Search through the entries for the word "Независимых" and copy every line that has it.
** Opening Data for this task block **
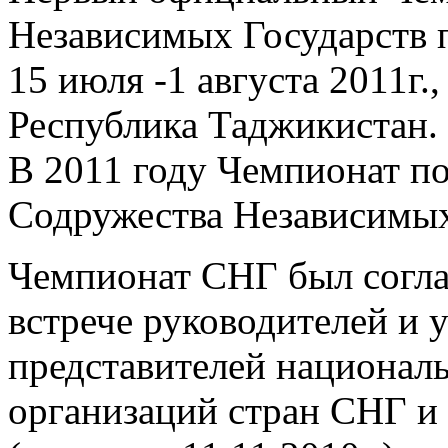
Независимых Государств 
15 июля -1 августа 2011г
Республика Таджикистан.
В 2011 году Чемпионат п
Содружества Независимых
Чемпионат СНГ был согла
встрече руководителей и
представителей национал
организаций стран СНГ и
** Closing Data for this task block **
** Opening Data for this task block **
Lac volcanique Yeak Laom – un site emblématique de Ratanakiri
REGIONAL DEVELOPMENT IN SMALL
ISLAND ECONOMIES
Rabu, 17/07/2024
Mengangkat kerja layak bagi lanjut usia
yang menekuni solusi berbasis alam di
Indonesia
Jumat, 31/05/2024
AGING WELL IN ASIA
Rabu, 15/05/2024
** Closing Data for this task block **
**Exercise answer**
Независимых Государств 
Содружества Независимых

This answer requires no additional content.